**To do:** Lower down are entries containing pictures. Copy exactly, without those pictures, the lines from the line with "27 | 05 | 2025" through the line with "Wonder, que regresará al Parque María".

Dataset excerpts section start

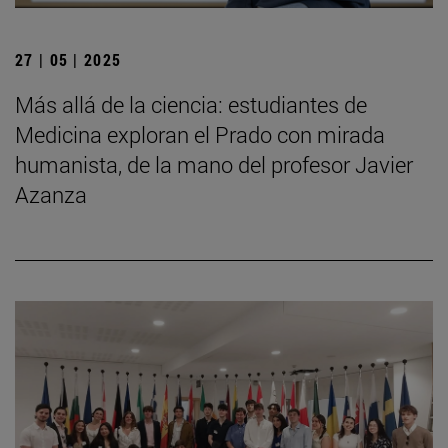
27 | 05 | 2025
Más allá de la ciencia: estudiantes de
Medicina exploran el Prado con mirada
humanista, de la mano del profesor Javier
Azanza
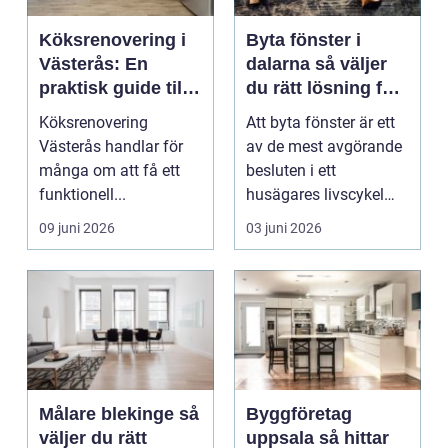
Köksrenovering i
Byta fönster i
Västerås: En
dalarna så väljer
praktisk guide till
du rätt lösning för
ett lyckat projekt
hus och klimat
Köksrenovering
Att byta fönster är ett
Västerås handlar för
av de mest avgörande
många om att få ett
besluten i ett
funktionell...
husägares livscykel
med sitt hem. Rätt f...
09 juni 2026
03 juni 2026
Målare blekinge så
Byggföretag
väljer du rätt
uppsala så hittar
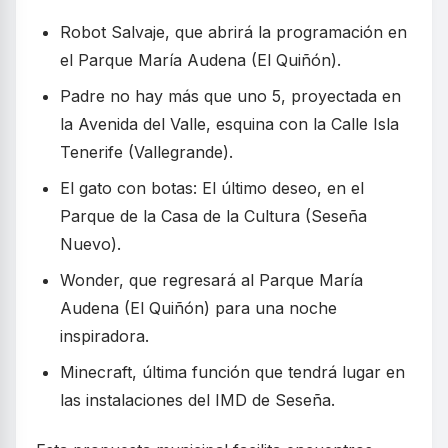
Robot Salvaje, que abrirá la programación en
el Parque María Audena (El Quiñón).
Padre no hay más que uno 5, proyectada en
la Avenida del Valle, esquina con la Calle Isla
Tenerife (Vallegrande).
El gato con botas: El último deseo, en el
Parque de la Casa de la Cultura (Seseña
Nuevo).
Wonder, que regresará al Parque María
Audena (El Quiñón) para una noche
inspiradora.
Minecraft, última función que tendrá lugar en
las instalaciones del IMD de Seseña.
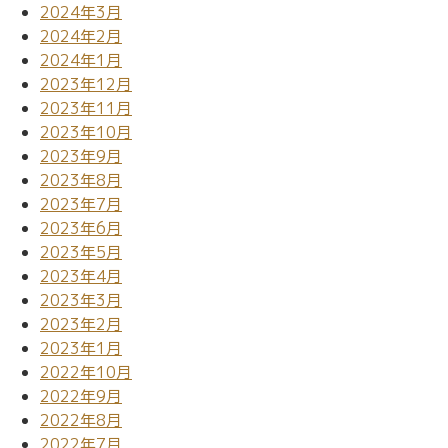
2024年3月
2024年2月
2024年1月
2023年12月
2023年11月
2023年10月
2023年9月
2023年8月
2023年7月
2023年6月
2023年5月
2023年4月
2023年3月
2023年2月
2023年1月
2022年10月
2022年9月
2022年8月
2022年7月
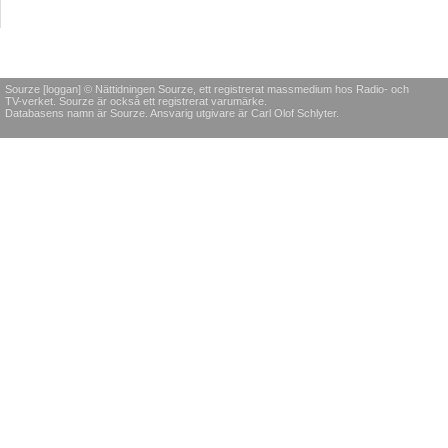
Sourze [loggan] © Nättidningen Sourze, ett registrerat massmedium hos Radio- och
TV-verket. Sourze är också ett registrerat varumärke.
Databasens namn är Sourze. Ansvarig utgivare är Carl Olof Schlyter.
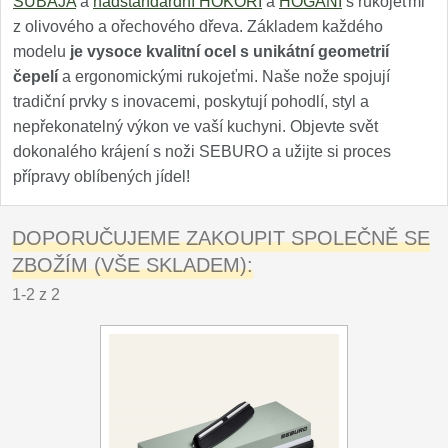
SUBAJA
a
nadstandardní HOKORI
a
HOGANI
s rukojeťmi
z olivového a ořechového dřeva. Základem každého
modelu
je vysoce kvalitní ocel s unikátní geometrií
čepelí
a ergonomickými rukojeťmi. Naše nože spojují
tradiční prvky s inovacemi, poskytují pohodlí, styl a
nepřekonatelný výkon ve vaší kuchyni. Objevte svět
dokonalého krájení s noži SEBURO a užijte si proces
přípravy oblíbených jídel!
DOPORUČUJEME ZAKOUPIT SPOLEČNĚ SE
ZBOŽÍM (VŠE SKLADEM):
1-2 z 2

Dataset excerpts section end
Dataset excerpts section start

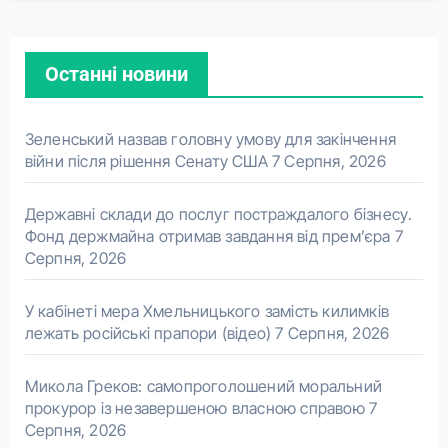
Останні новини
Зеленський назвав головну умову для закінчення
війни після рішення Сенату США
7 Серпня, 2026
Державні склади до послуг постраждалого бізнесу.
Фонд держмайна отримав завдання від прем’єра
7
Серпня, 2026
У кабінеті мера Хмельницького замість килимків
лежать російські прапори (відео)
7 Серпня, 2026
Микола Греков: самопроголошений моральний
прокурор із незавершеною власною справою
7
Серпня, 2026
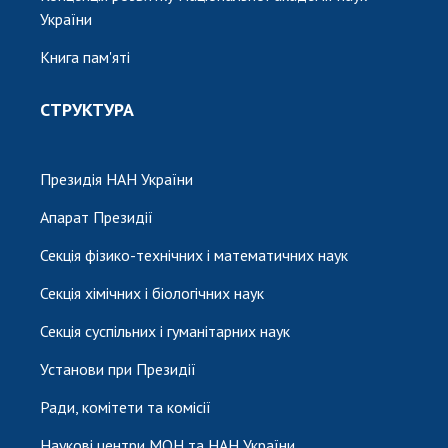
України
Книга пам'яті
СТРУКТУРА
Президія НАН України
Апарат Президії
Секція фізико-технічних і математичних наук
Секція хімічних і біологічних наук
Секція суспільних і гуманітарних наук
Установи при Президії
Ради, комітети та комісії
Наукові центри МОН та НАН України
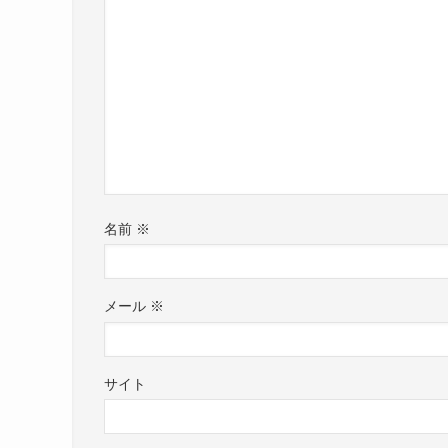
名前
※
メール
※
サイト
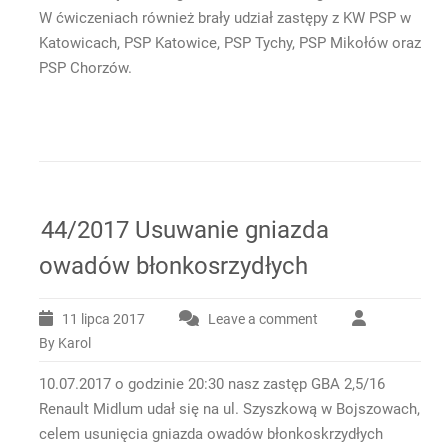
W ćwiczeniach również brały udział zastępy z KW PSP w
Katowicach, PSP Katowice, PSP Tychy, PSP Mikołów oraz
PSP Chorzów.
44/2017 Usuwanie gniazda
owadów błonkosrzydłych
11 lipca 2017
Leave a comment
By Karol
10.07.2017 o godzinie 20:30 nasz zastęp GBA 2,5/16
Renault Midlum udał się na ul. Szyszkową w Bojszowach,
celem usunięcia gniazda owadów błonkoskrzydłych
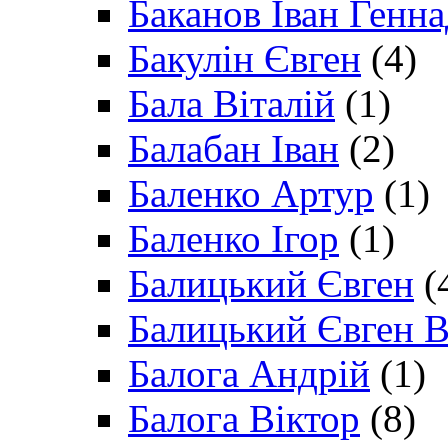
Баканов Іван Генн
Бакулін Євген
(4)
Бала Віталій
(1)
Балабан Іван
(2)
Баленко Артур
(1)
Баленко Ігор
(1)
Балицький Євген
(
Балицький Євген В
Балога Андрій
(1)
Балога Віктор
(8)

Dataset excerpts section end

**Solution to this task:**
27 | 05 | 2025
Más allá de la ciencia: estudiantes de
Medicina exploran el Prado con mirada
humanista, de la mano del profesor Javier
Azanza
Köksrenovering i
Byta fönster i
Västerås: En
dalarna så väljer
praktisk guide till
du rätt lösning för
ett lyckat projekt
hus och klimat
Köksrenovering
Att byta fönster är ett
Västerås handlar för
av de mest avgörande
många om att få ett
besluten i ett
funktionell...
husägares livscykel
med sitt hem. Rätt f...
09 juni 2026
03 juni 2026
Målare blekinge så
Byggföretag
väljer du rätt
uppsala så hittar
Robot Salvaje, que abrirá la programación en
el Parque María Audena (El Quiñón).
Padre no hay más que uno 5, proyectada en
la Avenida del Valle, esquina con la Calle Isla
Tenerife (Vallegrande).
El gato con botas: El último deseo, en el
Parque de la Casa de la Cultura (Seseña
Nuevo).
Wonder, que regresará al Parque María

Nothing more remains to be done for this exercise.